What’s worse than finishing your football season with a 1-11 record?
Doing it two years in a row while battling the negative perception your fans have of your football program.
That’s what happened at UMass over the last two years. It led to the firing of coach Charley Molnar after only two years of a five-year contract. To replace him, UMass has turned to Mark Whipple, who returns to Amherst 10 years after his initial departure.
Whipple led UMass to its Division 1-AA national championship back in 1998, the coach’s first year at the state’s flagship university. Over the course of his five-year tenure, UMass won nearly twice as many games as it lost.
Whipple’s return appears to be a first step toward wining back fans who, especially over the past few months, have grown increasingly dissatisfied with the direction of UMass football.
Concerns with the program under Molnar reached a crescendo early last fall, when a video of the team’s conditioning workouts held during the 2012 winter offseason—featuring one-on-one wrestling and boxing “combatives” between players spurred on by teammates and coaches—led to a petition, circulated by UMass alumni who were football players, asking that the quality of the program be improved and “the improper treatment of the current players” stopped.
Change.org has since closed the petition, but the first 100 comments and signatures can still be found at http://www.change.org.

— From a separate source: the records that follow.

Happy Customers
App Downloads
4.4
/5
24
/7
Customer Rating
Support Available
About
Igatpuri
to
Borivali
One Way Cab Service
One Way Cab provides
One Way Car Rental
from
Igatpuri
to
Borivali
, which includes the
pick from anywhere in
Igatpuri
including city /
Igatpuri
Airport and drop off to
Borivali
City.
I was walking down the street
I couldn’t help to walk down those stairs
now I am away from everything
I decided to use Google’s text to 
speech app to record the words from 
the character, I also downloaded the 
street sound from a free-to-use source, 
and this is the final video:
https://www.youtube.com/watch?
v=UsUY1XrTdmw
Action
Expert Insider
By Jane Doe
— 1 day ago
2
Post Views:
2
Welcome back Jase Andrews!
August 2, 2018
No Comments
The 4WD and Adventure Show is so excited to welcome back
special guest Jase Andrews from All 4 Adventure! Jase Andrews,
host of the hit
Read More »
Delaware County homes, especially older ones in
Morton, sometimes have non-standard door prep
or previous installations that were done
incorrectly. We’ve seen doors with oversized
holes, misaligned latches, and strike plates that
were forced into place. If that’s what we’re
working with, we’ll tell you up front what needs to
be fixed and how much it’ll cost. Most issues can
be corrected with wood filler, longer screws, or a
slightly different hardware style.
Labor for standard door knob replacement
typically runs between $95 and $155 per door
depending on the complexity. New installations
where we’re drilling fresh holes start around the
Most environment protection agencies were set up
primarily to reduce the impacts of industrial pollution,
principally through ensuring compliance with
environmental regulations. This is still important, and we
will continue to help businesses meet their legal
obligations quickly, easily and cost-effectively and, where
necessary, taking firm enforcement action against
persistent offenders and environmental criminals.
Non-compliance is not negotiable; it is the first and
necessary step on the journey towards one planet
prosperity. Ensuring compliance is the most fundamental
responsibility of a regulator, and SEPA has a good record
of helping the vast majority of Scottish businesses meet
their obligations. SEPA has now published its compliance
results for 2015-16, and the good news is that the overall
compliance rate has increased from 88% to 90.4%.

Despite his success as offensive coordinator at Notre Dame, Molnar’s UMass teams struggled mightily on the field of play. Yet it appears that his termination was chiefly the result of off-field issues. There were problems with the “perception of the program,” as UMass athletic director John McCutcheon phrased it when he fired Molnar the day after Christmas.
“What we want to have is a program that all of our constituency groups—whether it’s on-campus, our alumni, our supporters, potential recruits out there, high school coaches, you name it—view as a program that is energized, that’s positive, that’s going in the right direction, that cares about the student athletes,” McCutcheon said in an interview following Molnar’s departure.
An independent group is looking into concerns related to the video of the off-season workouts. They were expected to submit a report to UMass-Amherst Chancellor Kubble Subbaswamy by mid-January, but had yet to do so by press time.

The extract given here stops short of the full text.